Saved entries →
========

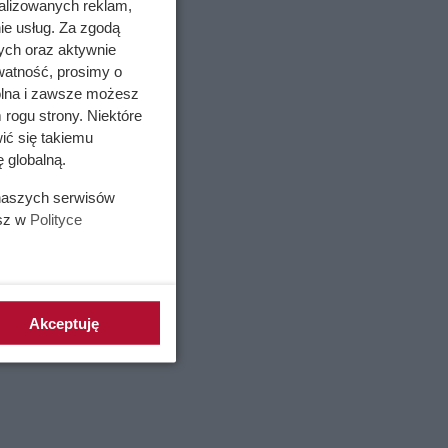
alizowanych reklam,
ie usług. Za zgodą
ych oraz aktywnie
watność, prosimy o
wolna i zawsze możesz
 rogu strony. Niektóre
ić się takiemu
 globalną.
 naszych serwisów
esz w
Polityce
Akceptuję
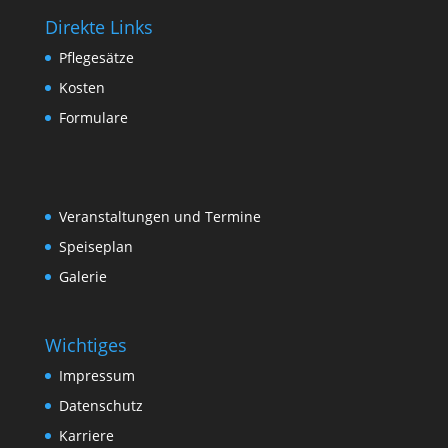
Direkte Links
Pflegesätze
Kosten
Formulare
Veranstaltungen und Termine
Speiseplan
Galerie
Wichtiges
Impressum
Datenschutz
Karriere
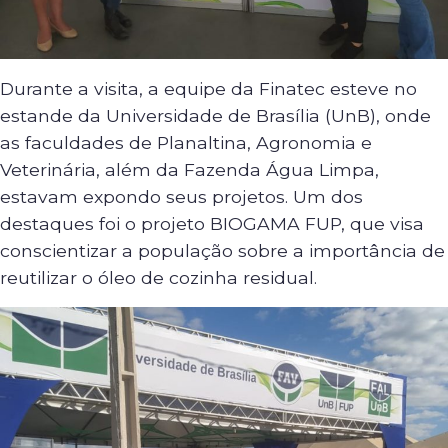
Durante a visita, a equipe da Finatec esteve no
estande da Universidade de Brasília (UnB), onde
as faculdades de Planaltina, Agronomia e
Veterinária, além da Fazenda Água Limpa,
estavam expondo seus projetos. Um dos
destaques foi o projeto BIOGAMA FUP, que visa
conscientizar a população sobre a importância de
reutilizar o óleo de cozinha residual.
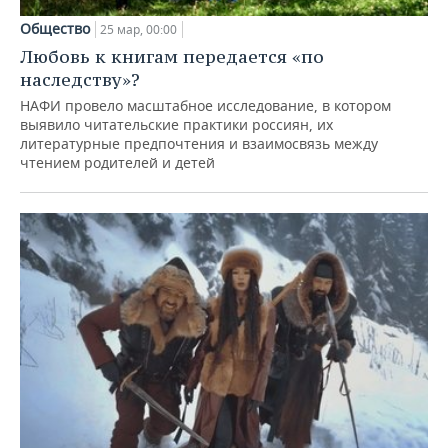
Общество
25 мар, 00:00
Любовь к книгам передается «по
наследству»?
НАФИ провело масштабное исследование, в котором
выявило читательские практики россиян, их
литературные предпочтения и взаимосвязь между
чтением родителей и детей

========

Instructions to follow → What you need to copy is the run of lines from the one holding "ić się takiemu" through the end of the data, exactly and only, both ends included, pictures omitted.

Result of the exercise →
ić się takiemu
 globalną.
 naszych serwisów
esz w
Polityce
Akceptuję
Direkte Links
Pflegesätze
Kosten
Formulare
Veranstaltungen und Termine
Speiseplan
Galerie
Wichtiges
Impressum
Datenschutz
Karriere
Durante a visita, a equipe da Finatec esteve no
estande da Universidade de Brasília (UnB), onde
as faculdades de Planaltina, Agronomia e
Veterinária, além da Fazenda Água Limpa,
estavam expondo seus projetos. Um dos
destaques foi o projeto BIOGAMA FUP, que visa
conscientizar a população sobre a importância de
reutilizar o óleo de cozinha residual.
Общество
25 мар, 00:00
Любовь к книгам передается «по
наследству»?
НАФИ провело масштабное исследование, в котором
выявило читательские практики россиян, их
литературные предпочтения и взаимосвязь между
чтением родителей и детей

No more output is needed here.